On a brisk night in Worcester, Massachusetts, artist Beatriz Whitehill and I trekked to see “Sneha Shrestha: Ritual and Devotion” at the Iris and B. Gerald Cantor Art Gallery at the College of the Holy Cross. The exhibition is the first institutional solo presentation by the artist who is best known for her large- scale murals and street art under the alias IMAGINE.
With the rush hour traffic, it felt like there was a pressing. My mother always said, “There’s a blessing, in the pressing,” which meant that spiritual resistance meant that you are about to experience the dose of exactly what you need. Many things almost kept us away, but we knew they were merely distractions from getting what we needed through art. A beacon on Holy Cross’s campus, Shrestha’s mural called out to us from behind the glass like a pink horizon. There’s a reason that she’s dubbed the “Nepali Sanskrit Calligraffiti Queen.”

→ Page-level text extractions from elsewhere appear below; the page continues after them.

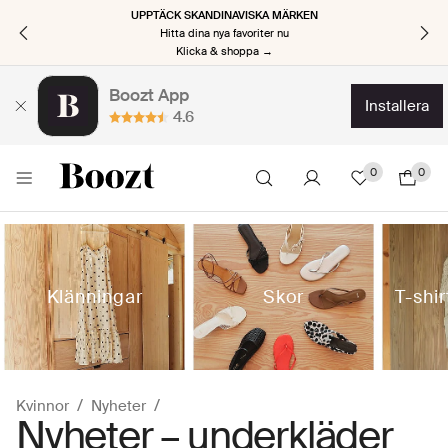
UPPTÄCK SKANDINAVISKA MÄRKEN
Hitta dina nya favoriter nu
Klicka & shoppa →
Boozt App
installera
4.6
0
0
Klänningar
Skor
T-shi
Kvinnor
Nyheter
Nyheter – underkläder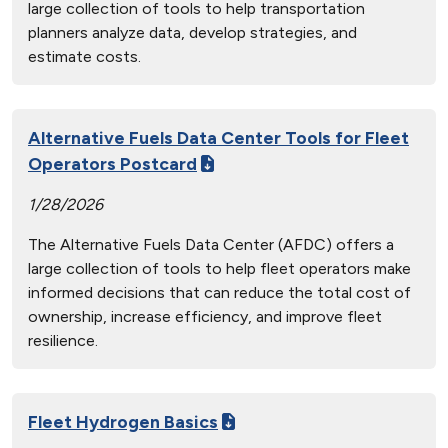
large collection of tools to help transportation
planners analyze data, develop strategies, and
estimate costs.
Alternative Fuels Data Center Tools for Fleet
Operators Postcard
1/28/2026
The Alternative Fuels Data Center (AFDC) offers a
large collection of tools to help fleet operators make
informed decisions that can reduce the total cost of
ownership, increase efficiency, and improve fleet
resilience.
Fleet Hydrogen Basics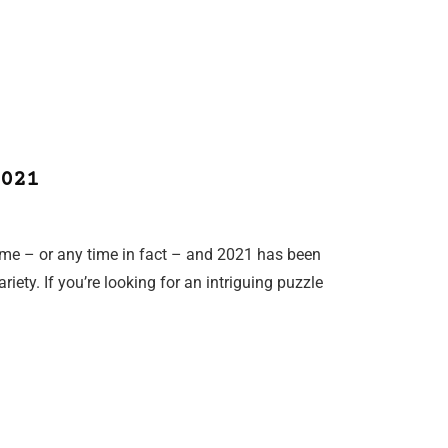
021
ime – or any time in fact – and 2021 has been
riety. If you’re looking for an intriguing puzzle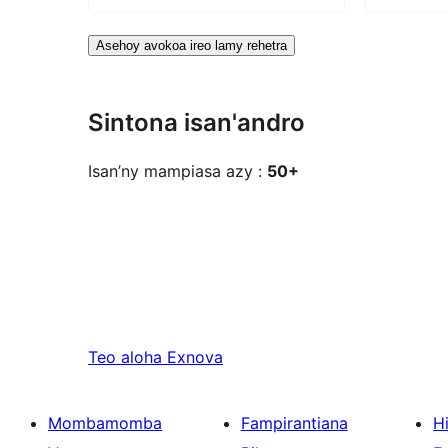
Asehoy avokoa ireo lamy rehetra
Sintona isan'andro
Isan’ny mampiasa azy :
50+
Teo aloha
Exnova
Mombamomba
Fampirantiana
H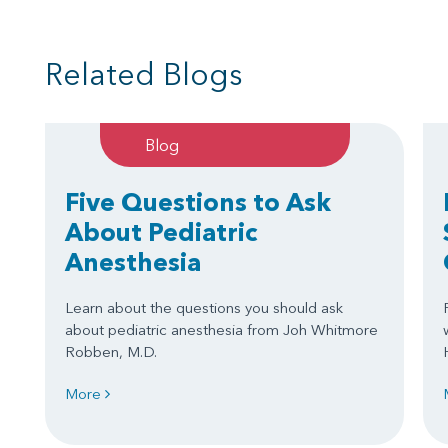
Related Blogs
Blog
Five Questions to Ask
About Pediatric
Anesthesia
Learn about the questions you should ask
about pediatric anesthesia from Joh Whitmore
Robben, M.D.
More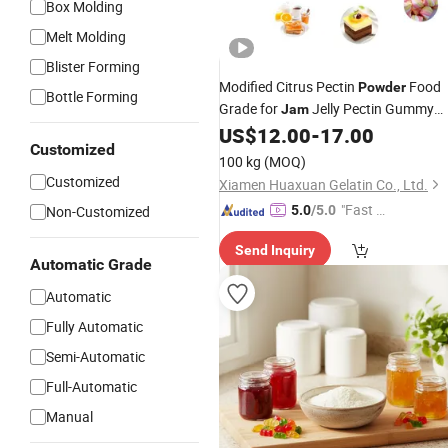
Box Molding
Melt Molding
Blister Forming
Modified Citrus Pectin
Food
Powder
Bottle Forming
Grade for
Jelly Pectin Gummy
Jam
Machine
US$
12.00
-
17.00
Customized
100 kg
(MOQ)
Customized
Xiamen Huaxuan Gelatin Co., Ltd.
"Fast D
Non-Customized
5.0
/5.0
elivery"
Send Inquiry
Automatic Grade
Automatic
Fully Automatic
Semi-Automatic
Full-Automatic
Manual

Inside the gallery, Shrestha was dressed in her mother’sbeautiful cobalt blue sari — just one of the many saris that informed the artist’s latest body of work on view inside the gallery. All of her work is dedicated to her mother, who supported her throughout her immigration journey to the United States. Around eight painting series of works are on display and two works of sculpture — one in a vitrine and the other as the centerpiece of the show. It is a combination of old and new work but displaying them all together. The on-the-wall gestural mark-making makes this exhibition unique. This retrospective looks at bodies of work that conceptually have been forming for the past 10 to 15 years.